Exterior corner view of the 1000 F Street Building

JV Acquires DC Trophy Office Asset for $106M


By Ingrid Tunberg

WASHINGTON DC – An international family office and MC Real Estate Partners have acquired a 95,000-square-foot office asset in Washington DC’s East End submarket for $106 million.

The joint-venture partners purchased the property from Douglas Development.

The fully-leased property, 1000 F St., was redeveloped by Douglas Development into a state-of-the-art office building in 2017.

The transaction represents the second Washington DC area acquisition for MCRE, which was founded in 2019.

Upon the recent acquisition, the vertically-integrated real estate investment partnership’s portfolio now exceeds one million square feet across nine properties throughout the Washington DC, New York and Boston markets, and is valued at $600 million.

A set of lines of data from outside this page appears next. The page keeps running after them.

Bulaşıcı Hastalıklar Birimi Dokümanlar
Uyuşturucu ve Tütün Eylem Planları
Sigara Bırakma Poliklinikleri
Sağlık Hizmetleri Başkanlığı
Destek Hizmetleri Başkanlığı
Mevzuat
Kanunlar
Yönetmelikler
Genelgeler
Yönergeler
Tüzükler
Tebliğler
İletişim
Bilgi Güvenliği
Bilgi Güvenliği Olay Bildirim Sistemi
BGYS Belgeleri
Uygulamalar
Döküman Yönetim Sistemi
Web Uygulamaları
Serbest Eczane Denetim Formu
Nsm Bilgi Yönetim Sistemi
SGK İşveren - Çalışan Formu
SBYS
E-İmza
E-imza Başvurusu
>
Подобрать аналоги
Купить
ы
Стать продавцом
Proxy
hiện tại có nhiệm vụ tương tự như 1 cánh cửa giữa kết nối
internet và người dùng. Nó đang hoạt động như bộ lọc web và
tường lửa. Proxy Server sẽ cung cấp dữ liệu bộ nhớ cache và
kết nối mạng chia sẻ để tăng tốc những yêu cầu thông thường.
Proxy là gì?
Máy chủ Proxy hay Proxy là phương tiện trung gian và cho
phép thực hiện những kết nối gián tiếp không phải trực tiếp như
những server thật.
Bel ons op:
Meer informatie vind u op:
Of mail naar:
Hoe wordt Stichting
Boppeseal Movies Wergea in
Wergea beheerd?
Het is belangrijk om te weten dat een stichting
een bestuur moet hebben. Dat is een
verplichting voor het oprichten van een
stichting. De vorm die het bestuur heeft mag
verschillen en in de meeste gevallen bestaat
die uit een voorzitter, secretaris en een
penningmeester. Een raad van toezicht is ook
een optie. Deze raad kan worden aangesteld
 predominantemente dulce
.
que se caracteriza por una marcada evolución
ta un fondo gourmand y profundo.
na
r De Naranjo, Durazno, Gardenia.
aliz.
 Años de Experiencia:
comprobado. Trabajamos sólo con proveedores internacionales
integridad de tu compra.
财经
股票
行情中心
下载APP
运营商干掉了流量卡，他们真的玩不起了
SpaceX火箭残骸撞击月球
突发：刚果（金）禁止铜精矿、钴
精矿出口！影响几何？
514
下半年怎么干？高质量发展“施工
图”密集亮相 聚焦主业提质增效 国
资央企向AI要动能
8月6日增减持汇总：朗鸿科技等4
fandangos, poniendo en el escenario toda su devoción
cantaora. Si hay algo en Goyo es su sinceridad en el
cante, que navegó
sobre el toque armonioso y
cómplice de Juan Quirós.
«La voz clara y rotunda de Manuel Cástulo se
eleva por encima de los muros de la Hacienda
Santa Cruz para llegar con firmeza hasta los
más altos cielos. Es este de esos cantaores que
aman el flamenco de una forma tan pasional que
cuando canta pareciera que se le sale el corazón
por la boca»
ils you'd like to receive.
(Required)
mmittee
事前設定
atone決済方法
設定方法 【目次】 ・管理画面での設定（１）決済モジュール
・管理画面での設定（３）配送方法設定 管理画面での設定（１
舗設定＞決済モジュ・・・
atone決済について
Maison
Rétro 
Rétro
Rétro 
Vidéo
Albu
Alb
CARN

“MCRE is thrilled to have completed the acquisition of 1000 F Street, our second DC acquisition under our current platform,” states Andy Nathan, co-founder and managing principal of MCRE. “The purchase of this fully-leased trophy-level property is wholly consistent with our mission of pursuing acquisitions that best match the capital requirements of our partners across economic cycles. Douglas Development did an outstanding job with 1000 F. The property has all a tenant could ask for – dramatic ceiling heights, boutique floor plates, private terraces on five floors and terrific access to mass transit and area amenities. This is simply an outstanding long-term investment.”

“It has been a great pleasure to work with MCRE and their partner to complete this important transaction,” says Norman Jemal of Douglas Development. “Their team got it done in a professional and expeditious manner. We are proud of what we accomplished with 1000 F Street – the roster of tenants speaks to the spectacular quality and location. We are confident the new ownership team will be a great long-term steward for the property.”

Eastdil Secured’s Washington DC office represented Douglas Development in the transaction.